The two first steps (staticcheck and test) will run on every commit, but images will only be built and deployments will only be triggered for commits to master. If you use Git- or Github-flow or something similar, that’s usually what you need. If you use some other branching model, you can configure releases/deployments appropriately.

Epilogue

Pretty much all you need to run Docker both locally, for development, and on production, is in those two files. If you want to use Gitlab’s fantastic integration with everything, you have that third file, for no extra charge.

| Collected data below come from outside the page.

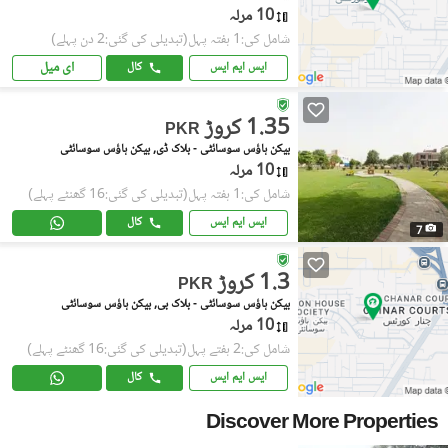
10 مرلہ
شامل کی:1 ہفتہ پہل
(تبدیلی کی گئی:2 دن پہلے)
ای میل
ایس ایم ایس
کال
1.35 کروڑ
PKR
بیکن ہاؤس سوسائٹی - بلاک ڈی, بیکن ہاؤس سوسائٹی
10 مرلہ
شامل کی:1 ہفتہ پہل
(تبدیلی کی گئی:16 گھنٹے پہلے)
ایس ایم ایس
کال
7
1.3 کروڑ
PKR
بیکن ہاؤس سوسائٹی - بلاک بی, بیکن ہاؤس سوسائٹی
10 مرلہ
شامل کی:2 ہفتے پہل
(تبدیلی کی گئی:16 گھنٹے پہلے)
ایس ایم ایس
کال
Discover More Properties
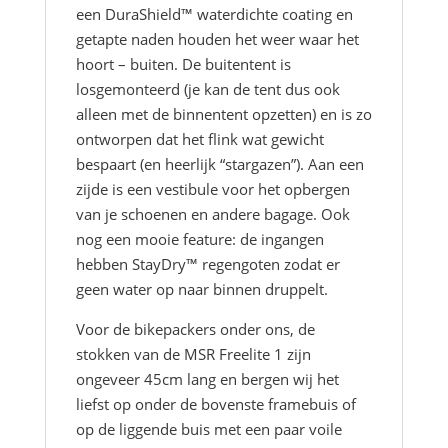
een DuraShield™ waterdichte coating en
getapte naden houden het weer waar het
hoort – buiten. De buitentent is
losgemonteerd (je kan de tent dus ook
alleen met de binnentent opzetten) en is zo
ontworpen dat het flink wat gewicht
bespaart (en heerlijk “stargazen”). Aan een
zijde is een vestibule voor het opbergen
van je schoenen en andere bagage. Ook
nog een mooie feature: de ingangen
hebben StayDry™ regengoten zodat er
geen water op naar binnen druppelt.
Voor de bikepackers onder ons, de
stokken van de MSR Freelite 1 zijn
ongeveer 45cm lang en bergen wij het
liefst op onder de bovenste framebuis of
op de liggende buis met een paar voile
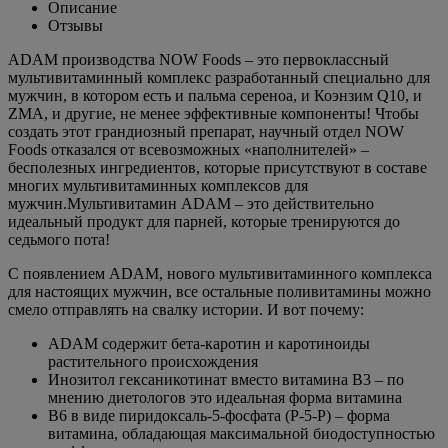
Описание
Отзывы
ADAM производства NOW Foods – это первоклассный
мультивитаминный комплекс разработанный специально для
мужчин, в котором есть и пальма сереноа, и Коэнзим Q10, и
ZMA, и другие, не менее эффективные компоненты! Чтобы
создать этот грандиозный препарат, научный отдел NOW
Foods отказался от всевозможных «наполнителей» –
бесполезных ингредиентов, которые присутствуют в составе
многих мультивитаминных комплексов для
мужчин.Мультивитамин ADAM – это действительно
идеальный продукт для парней, которые тренируются до
седьмого пота!
С появлением ADAM, нового мультивитаминного комплекса
для настоящих мужчин, все остальные поливитамины можно
смело отправлять на свалку истории. И вот почему:
ADAM содержит бета-каротин и каротиноиды
растительного происхождения
Инозитол гексаникотинат вместо витамина В3 – по
мнению диетологов это идеальная форма витамина
В6 в виде пиридоксаль-5-фосфата (Р-5-Р) – форма
витамина, обладающая максимальной биодоступностью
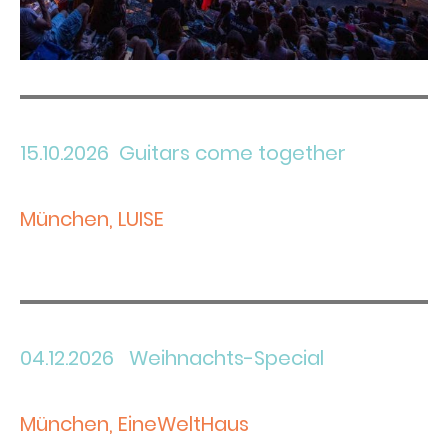
15.10.2026 Guitars come together
München, LUISE
Mit Band, Texte und Akkorde werden projiziert.
Weitere Details folgen...
04.12.2026 Weihnachts-Special
München, EineWeltHaus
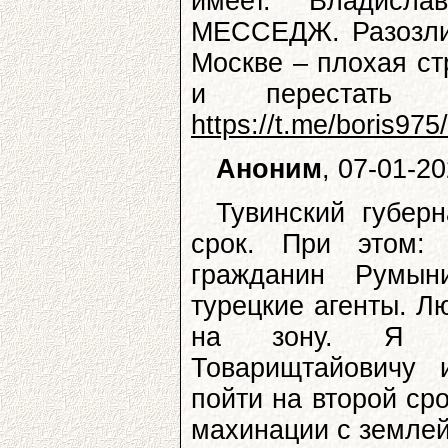
имеет. Владисла
МЕССЕДЖ. Разозлит
Москве – плохая ст
и перестать 
https://t.me/boris975
Аноним
, 07-01-2
Тувинский губерн
срок. При этом:
гражданин Румын
турецкие агенты. Л
на зону. Я бы
Товарищтайовичу 
пойти на второй сро
махинации с землей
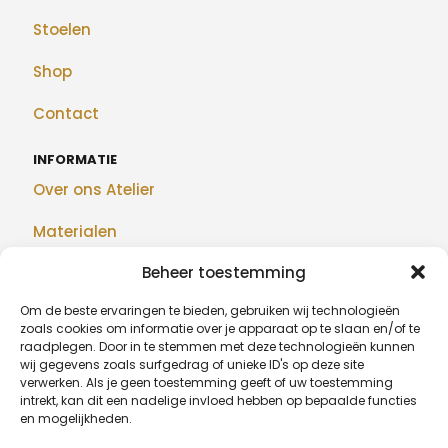
Stoelen
Shop
Contact
INFORMATIE
Over ons Atelier
Materialen
Beheer toestemming
Maatwerk
Om de beste ervaringen te bieden, gebruiken wij technologieën
Realisaties
zoals cookies om informatie over je apparaat op te slaan en/of te
raadplegen. Door in te stemmen met deze technologieën kunnen
Blog
wij gegevens zoals surfgedrag of unieke ID's op deze site
verwerken. Als je geen toestemming geeft of uw toestemming
intrekt, kan dit een nadelige invloed hebben op bepaalde functies
en mogelijkheden.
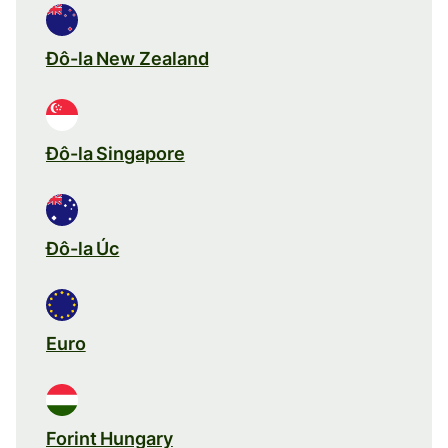
Đô-la New Zealand
Đô-la Singapore
Đô-la Úc
Euro
Forint Hungary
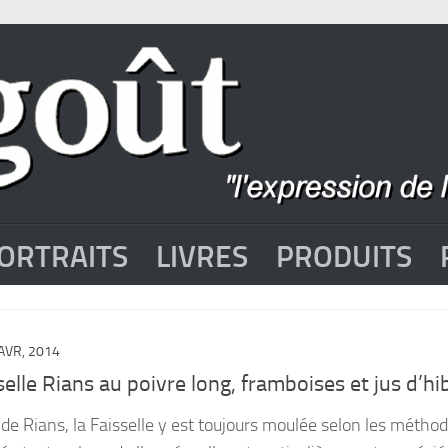
ORTRAITS
LIVRES
PRODUITS
AVR, 2014
elle Rians au poivre long, framboises et jus d’hi
e Rians, la Faisselle y est toujours moulée selon les métho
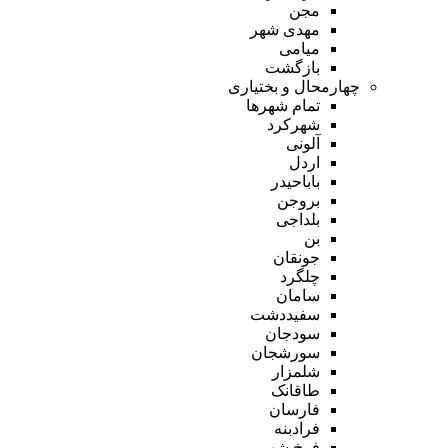
مجن
مهدی شهر
میامی
بازگشت
چهارمحال و بختیاری
تمام شهر‌ها
شهرکرد
آلونی
اردل
باباحیدر
بروجن
بلداجی
بن
جونقان
چلگرد
سامان
سفیددشت
سودجان
سورشجان
شلمزار
طاقانک
فارسان
فرادبنه
فرخ شهر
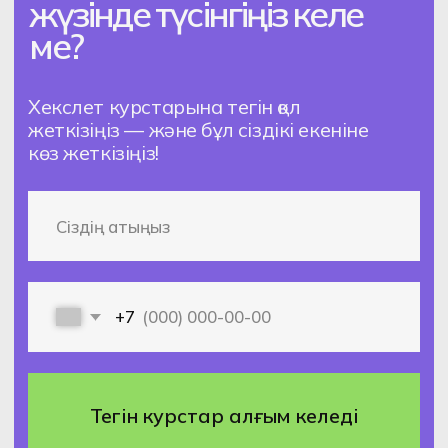
Толық оқу бағдарламасын
және оқу платформасына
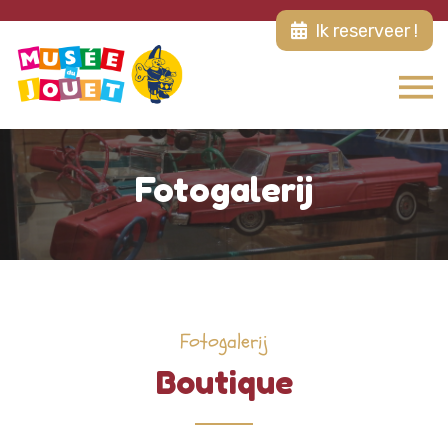
Ik reserveer !
Fotogalerij
Fotogalerij
Boutique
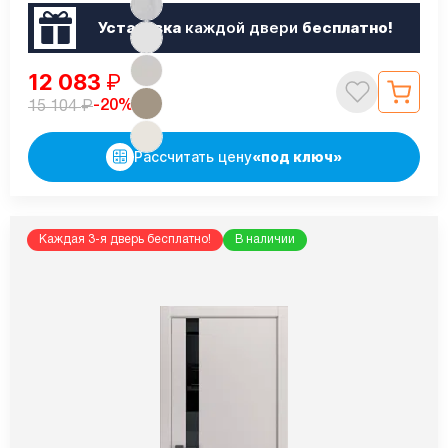
Установка
каждой двери
бесплатно!
12 083
₽
₽
-20%
15 104
Рассчитать цену
«под ключ»
Каждая 3-я дверь бесплатно!
В наличии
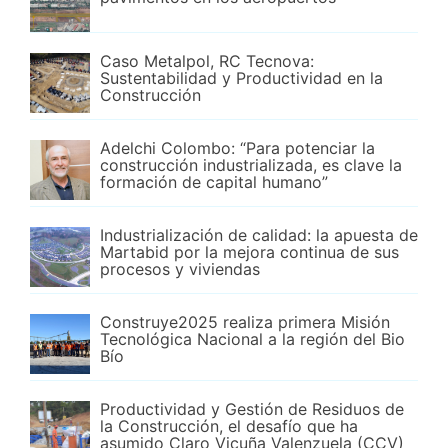
Caso Metalpol, RC Tecnova:
Sustentabilidad y Productividad en la
Construcción
Adelchi Colombo: “Para potenciar la
construcción industrializada, es clave la
formación de capital humano”
Industrialización de calidad: la apuesta de
Martabid por la mejora continua de sus
procesos y viviendas
Construye2025 realiza primera Misión
Tecnológica Nacional a la región del Bio
Bío
Productividad y Gestión de Residuos de
la Construcción, el desafío que ha
asumido Claro Vicuña Valenzuela (CCV)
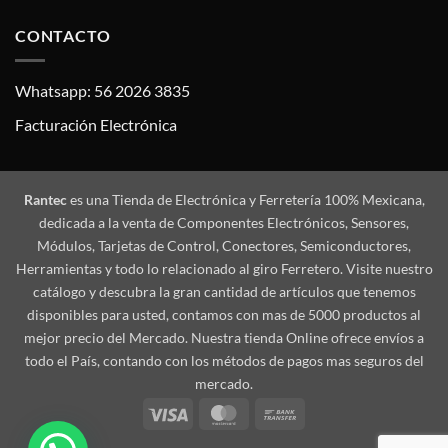
CONTACTO
Whatsapp: 56 2026 3835
Facturación Electrónica
Rantec
es una Tienda de Electrónica y Ferretería 100% Mexicana,
dedicada a la venta de Componentes Electrónicos, Sensores,
Módulos, Tarjetas de Control, Conectores, Semiconductores,
Herramientas y todo lo relacionado al giro Ferretero. Visite nuestro
catálogo y descubra la gran cantidad de artículos que tenemos
disponibles para usted, contamos con mas de 5000 productos al
mejor precio del Mercado. Nuestra tienda Online ofrece envíos a
todo el País, contando con los métodos de pagos mas seguros del
mercado.
Visa
MasterCard
Bank
Transfer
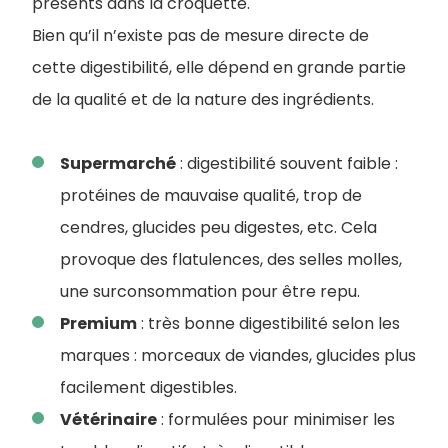
présents dans la croquette.
Bien qu’il n’existe pas de mesure directe de
cette digestibilité, elle dépend en grande partie
de la qualité et de la nature des ingrédients.
Supermarché
: digestibilité souvent faible :
protéines de mauvaise qualité, trop de
cendres, glucides peu digestes, etc. Cela
provoque des flatulences, des selles molles,
une surconsommation pour être repu.
Premium
: très bonne digestibilité selon les
marques : morceaux de viandes, glucides plus
facilement digestibles.
Vétérinaire
: formulées pour minimiser les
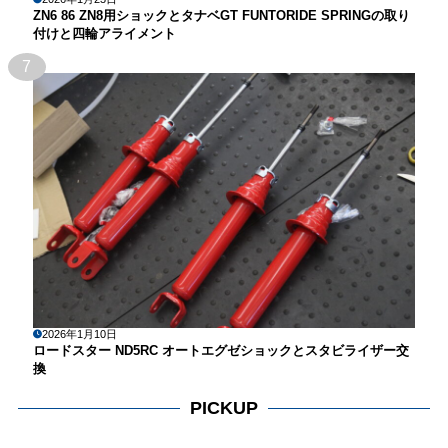
ZN6 86 ZN8用ショックとタナベGT FUNTORIDE SPRINGの取り
付けと四輪アライメント
7
2026年1月10日
ロードスター ND5RC オートエグゼショックとスタビライザー交
換
PICKUP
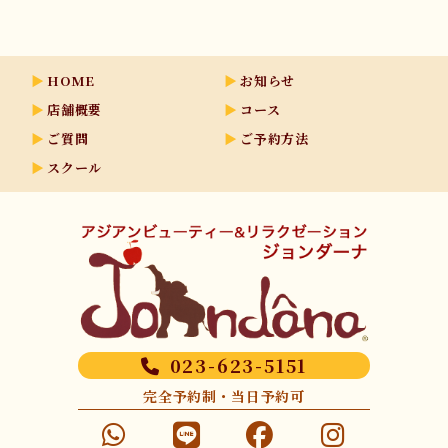
HOME
お知らせ
店舗概要
コース
ご質問
ご予約方法
スクール
023-623-5151
完全予約制・当日予約可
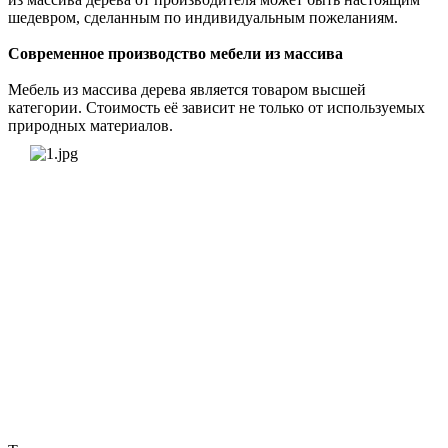
шедевром, сделанным по индивидуальным пожеланиям.
Современное производство мебели из массива
Мебель из массива дерева является товаром высшей
категории. Стоимость её зависит не только от используемых
природных материалов.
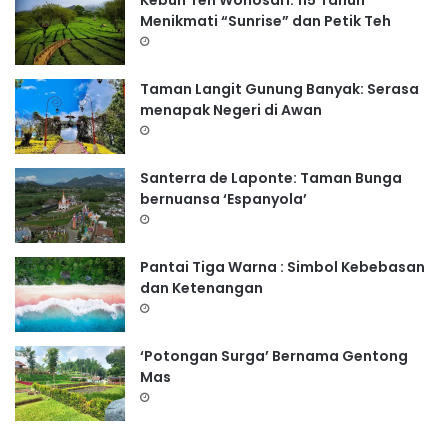
Kebun Teh Wonosari: 115 Tahun
Menikmati “Sunrise” dan Petik Teh
Taman Langit Gunung Banyak: Serasa
menapak Negeri di Awan
Santerra de Laponte: Taman Bunga
bernuansa ‘Espanyola’
Pantai Tiga Warna : Simbol Kebebasan
dan Ketenangan
‘Potongan Surga’ Bernama Gentong
Mas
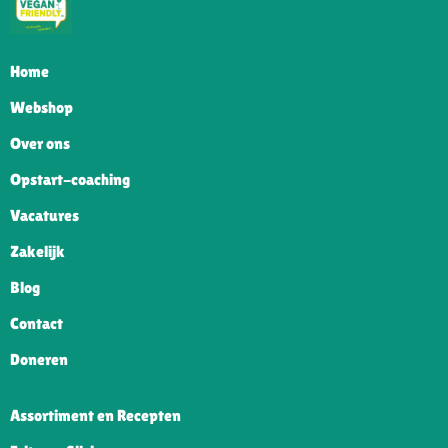
Home
Webshop
Over ons
Opstart-coaching
Vacatures
Zakelijk
Blog
Contact
Doneren
Assortiment en Recepten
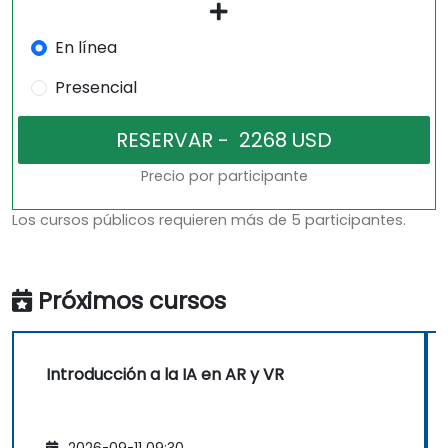
En línea
Presencial
Precio por participante
Los cursos públicos requieren más de 5 participantes.
Próximos cursos
Introducción a la IA en AR y VR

If you know of something I can install that will handle starting/restarting/updating my containers on the server, please let me know! I hear there are various solutions, like Kubernetes, but ideally I’d prefer something more lightweight. My ideal scenario is one where I can have a service or some software I can deploy containers to, and which will abstract all the service running and container updating away.